Task statement - No pictures belong in the answer. Repeat all the entries exactly.
---------- Input data
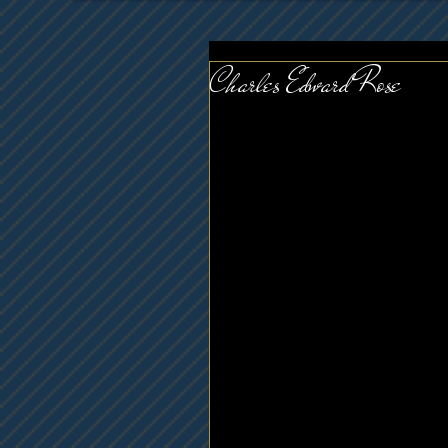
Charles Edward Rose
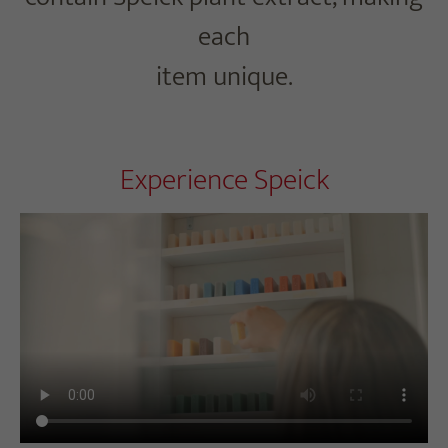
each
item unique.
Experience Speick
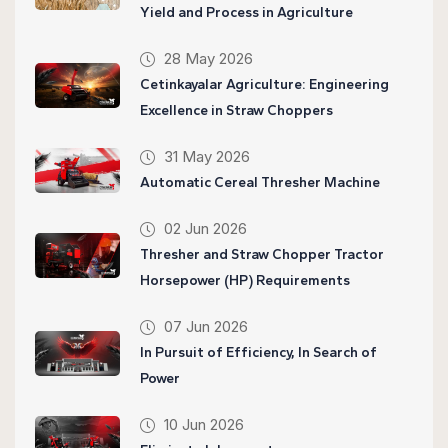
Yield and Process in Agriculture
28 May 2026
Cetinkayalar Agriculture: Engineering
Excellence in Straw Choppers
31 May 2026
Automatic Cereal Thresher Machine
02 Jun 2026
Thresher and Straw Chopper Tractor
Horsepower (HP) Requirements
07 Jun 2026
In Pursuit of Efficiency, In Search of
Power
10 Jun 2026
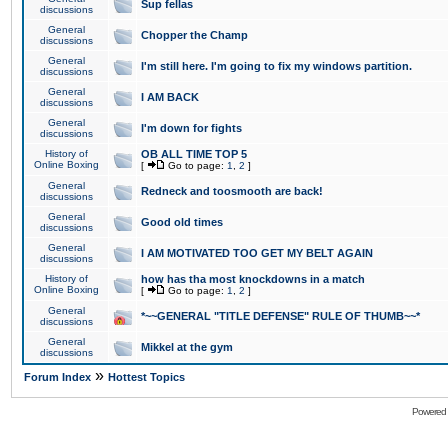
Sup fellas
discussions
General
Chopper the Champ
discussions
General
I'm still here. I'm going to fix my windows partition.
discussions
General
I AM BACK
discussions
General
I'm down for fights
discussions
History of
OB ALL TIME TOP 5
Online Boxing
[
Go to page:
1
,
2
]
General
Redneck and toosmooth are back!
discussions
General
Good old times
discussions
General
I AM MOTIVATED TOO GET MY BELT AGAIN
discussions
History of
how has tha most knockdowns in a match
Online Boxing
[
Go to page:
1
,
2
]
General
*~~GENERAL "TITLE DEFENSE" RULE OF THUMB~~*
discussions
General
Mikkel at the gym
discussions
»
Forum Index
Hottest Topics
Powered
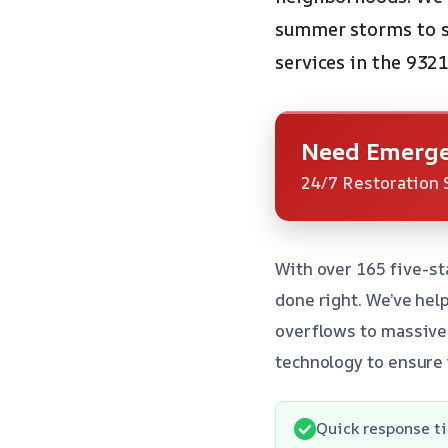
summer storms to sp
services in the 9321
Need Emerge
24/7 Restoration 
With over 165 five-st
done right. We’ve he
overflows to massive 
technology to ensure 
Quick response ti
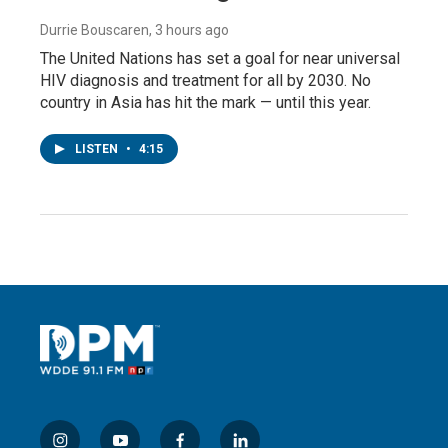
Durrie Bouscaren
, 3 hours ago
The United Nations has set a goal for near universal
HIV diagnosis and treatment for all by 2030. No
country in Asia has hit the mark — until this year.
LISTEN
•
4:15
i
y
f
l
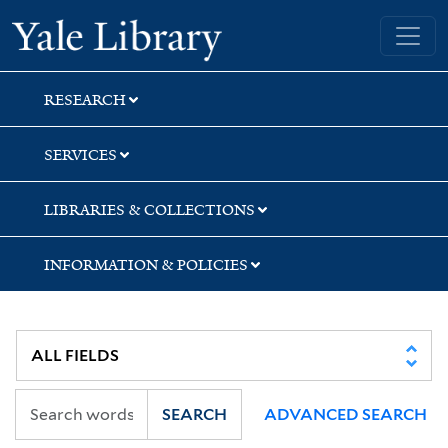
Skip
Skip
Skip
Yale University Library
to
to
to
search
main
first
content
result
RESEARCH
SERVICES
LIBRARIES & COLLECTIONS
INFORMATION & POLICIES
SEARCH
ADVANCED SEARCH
--------------------
Answer box -
Charles Edward Rose
each
item unique.
Experience Speick
Yield and Process in Agriculture
28 May 2026
Cetinkayalar Agriculture: Engineering
Excellence in Straw Choppers
31 May 2026
Automatic Cereal Thresher Machine
02 Jun 2026
Thresher and Straw Chopper Tractor
Horsepower (HP) Requirements
07 Jun 2026
In Pursuit of Efficiency, In Search of
Power
10 Jun 2026
Sup fellas
discussions
General
Chopper the Champ
discussions
General
I'm still here. I'm going to fix my windows partition.
discussions
General
I AM BACK
discussions
General
I'm down for fights
discussions
History of
OB ALL TIME TOP 5
Online Boxing
[
Go to page:
1
,
2
]
General
Redneck and toosmooth are back!
discussions
General
Good old times
discussions
General
I AM MOTIVATED TOO GET MY BELT AGAIN
discussions
History of
how has tha most knockdowns in a match
Online Boxing
[
Go to page:
1
,
2
]
General
*~~GENERAL "TITLE DEFENSE" RULE OF THUMB~~*
discussions
General
Mikkel at the gym
discussions
»
Forum Index
Hottest Topics
Powered
summer storms to sp
services in the 9321
Need Emerge
24/7 Restoration 
With over 165 five-st
done right. We’ve he
overflows to massive 
technology to ensure 
Quick response ti
Durrie Bouscaren
, 3 hours ago
The United Nations has set a goal for near universal
HIV diagnosis and treatment for all by 2030. No
country in Asia has hit the mark — until this year.
LISTEN
•
4:15
i
y
f
l
Skip
Skip
Skip
Yale University Library
to
to
to
search
main
first
content
result
RESEARCH
SERVICES
LIBRARIES & COLLECTIONS
INFORMATION & POLICIES
SEARCH
ADVANCED SEARCH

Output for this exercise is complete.